10. A message packet transfer method for effecting the transfer of message packets in a system comprising a plurality of switching nodes interconnected by communication links to define at least one cyclical packet transfer path having a predetermined diameter, the switching nodes transferring message packets each from a respective one of the switching nodes as a respective source switching node to a respective one of the switching nodes as a respective destination switching node, the method comprising the steps of:

A. establishing a number of buffers, the number being a function of the predetermined diameter; and
B. receiving message packets from at least one other of said switching nodes during a message transfer operation, buffering the received message packets in said buffers, and transferring ones of said message packets for which the at least one of said switching nodes is not the destination switching node to at least a second other of said switching nodes, thereby to ensure that deadlock does not occur during the message transfer operation.

11. A message packet transfer method as defined in claim 10 in which, in said at least one switching node, one of said buffers is enabled to operate as a destination buffer to buffer message packets received by said at least one of said switching nodes as a destination switching node.

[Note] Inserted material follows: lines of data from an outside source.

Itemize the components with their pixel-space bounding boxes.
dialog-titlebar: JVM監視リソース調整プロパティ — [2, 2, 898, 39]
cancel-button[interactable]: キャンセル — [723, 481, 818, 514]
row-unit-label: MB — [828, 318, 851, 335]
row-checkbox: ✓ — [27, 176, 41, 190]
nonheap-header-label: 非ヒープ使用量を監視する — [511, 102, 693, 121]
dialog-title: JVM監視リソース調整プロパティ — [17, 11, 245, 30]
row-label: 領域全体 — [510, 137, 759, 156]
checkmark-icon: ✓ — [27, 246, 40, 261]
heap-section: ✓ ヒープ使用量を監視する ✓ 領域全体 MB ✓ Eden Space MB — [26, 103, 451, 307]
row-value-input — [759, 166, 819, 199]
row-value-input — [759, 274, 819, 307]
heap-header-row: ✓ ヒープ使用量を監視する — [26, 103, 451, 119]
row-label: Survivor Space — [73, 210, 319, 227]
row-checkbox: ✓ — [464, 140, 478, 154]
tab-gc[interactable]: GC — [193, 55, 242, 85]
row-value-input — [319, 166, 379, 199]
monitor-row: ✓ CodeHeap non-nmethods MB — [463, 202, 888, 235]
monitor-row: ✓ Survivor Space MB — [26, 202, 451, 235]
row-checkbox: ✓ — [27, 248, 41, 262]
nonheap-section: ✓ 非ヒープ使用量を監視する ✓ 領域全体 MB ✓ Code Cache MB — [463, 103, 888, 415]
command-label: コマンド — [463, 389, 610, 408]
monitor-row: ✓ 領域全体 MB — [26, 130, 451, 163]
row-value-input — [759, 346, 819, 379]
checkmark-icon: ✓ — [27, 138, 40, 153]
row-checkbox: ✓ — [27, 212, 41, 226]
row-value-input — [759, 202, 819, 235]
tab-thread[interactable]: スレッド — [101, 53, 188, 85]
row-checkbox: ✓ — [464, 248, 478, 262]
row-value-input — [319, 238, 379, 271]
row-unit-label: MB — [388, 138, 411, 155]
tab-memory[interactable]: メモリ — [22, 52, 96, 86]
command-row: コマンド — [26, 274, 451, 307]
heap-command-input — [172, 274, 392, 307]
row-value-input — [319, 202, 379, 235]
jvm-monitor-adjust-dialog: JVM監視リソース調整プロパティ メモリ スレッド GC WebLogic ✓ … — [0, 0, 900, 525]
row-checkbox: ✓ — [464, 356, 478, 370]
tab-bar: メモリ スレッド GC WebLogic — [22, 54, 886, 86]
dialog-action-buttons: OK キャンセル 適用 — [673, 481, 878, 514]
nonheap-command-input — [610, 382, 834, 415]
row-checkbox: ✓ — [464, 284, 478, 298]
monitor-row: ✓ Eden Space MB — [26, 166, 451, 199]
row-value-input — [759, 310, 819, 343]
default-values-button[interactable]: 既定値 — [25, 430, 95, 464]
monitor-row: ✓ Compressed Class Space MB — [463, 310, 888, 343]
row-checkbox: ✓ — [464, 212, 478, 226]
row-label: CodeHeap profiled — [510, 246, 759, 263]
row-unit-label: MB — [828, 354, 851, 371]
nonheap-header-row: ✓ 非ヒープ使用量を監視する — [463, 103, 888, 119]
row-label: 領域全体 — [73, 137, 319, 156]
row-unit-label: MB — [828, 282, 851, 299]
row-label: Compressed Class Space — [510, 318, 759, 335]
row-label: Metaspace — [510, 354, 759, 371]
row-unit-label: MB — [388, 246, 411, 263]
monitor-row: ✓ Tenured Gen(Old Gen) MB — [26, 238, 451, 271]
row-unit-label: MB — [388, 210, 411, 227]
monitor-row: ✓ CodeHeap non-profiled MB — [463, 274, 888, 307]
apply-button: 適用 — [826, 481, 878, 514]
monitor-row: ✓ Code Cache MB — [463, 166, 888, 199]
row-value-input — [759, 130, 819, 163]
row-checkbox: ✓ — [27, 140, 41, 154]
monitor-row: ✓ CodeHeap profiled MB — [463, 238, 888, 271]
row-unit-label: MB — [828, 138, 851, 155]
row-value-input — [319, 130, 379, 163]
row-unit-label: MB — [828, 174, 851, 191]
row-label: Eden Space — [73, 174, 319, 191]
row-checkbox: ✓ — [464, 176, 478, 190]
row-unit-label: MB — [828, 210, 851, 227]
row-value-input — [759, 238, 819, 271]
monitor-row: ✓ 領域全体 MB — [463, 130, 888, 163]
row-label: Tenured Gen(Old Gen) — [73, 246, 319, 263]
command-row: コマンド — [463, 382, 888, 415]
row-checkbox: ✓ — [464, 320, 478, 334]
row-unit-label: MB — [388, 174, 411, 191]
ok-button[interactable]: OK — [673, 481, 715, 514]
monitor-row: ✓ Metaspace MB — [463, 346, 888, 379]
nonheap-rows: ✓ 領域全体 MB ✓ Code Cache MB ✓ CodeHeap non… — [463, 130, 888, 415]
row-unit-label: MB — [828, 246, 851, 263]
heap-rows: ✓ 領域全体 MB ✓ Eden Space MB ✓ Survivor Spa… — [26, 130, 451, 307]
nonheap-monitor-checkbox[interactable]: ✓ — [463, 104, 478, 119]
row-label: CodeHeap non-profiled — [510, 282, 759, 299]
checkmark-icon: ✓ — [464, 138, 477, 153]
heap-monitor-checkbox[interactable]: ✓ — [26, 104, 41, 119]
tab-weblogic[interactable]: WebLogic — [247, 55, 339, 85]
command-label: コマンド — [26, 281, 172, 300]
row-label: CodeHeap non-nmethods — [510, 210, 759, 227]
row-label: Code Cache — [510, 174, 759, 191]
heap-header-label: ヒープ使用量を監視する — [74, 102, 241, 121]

12. A message packet transfer method as defined in claim 11 in which, in said at least one switching node, another of said buffers is enabled to operate as an intermediate buffer to buffer message packets received by said at least one of said switching nodes for which said at least one of said switching nodes is not a destination switching node.

13. A message packet transfer method as defined in claim 12 in which said at least one switching node, during said message packet receiving step, performs the steps of:

C. transferring message packets received from said at least one other of said switching node for which said at least one switching node is a destination switching node to said destination buffer for buffering, and
D. transferring message packets received from said at least one other of said switching nodes for which said at least one switching node is not a destination switching node to said intermediate buffer for buffering.

14. A message packet transfer method as defined in claim 13 in which said interface is further enabled to transfer message packets to at least a second other of said switching nodes, said interface being enabled to transfer message packets from said intermediate buffer to said at least a second other of said switching nodes.

15. A message packet transfer method as defined in claim 14 in which the at least one switching node is connected to a message packet generator configured to provide message packets for transfer by said at least one switching node, the interface further being selectively enabled to transfer message packets received from one of the message packet generator or the intermediate buffer to said at least a second other of said switching nodes.

16. A message packet transfer method as defined in claim 10 in which the number of said buffer is selected to correspond to the predetermined diameter.

17. A message packet transfer method as defined in claim 10 in which the switching nodes transfer message packets over said communication links in one or more hops, in each hop one of said message packets being transferred by one of said switching nodes to another of said switching nodes, in said at least one of said switching nodes a buffer being selected to buffer received message packet being a function of the number of hops for the message packet from the source switching node to the at least one of said switching nodes.

18. A message packet transfer method as defined in claim 10 in which a plurality of the switching nodes each have a plurality of buffers configured to buffer a corresponding plurality of message packets received thereby from respective ones of at least one other of said switching nodes during said message transfer operation.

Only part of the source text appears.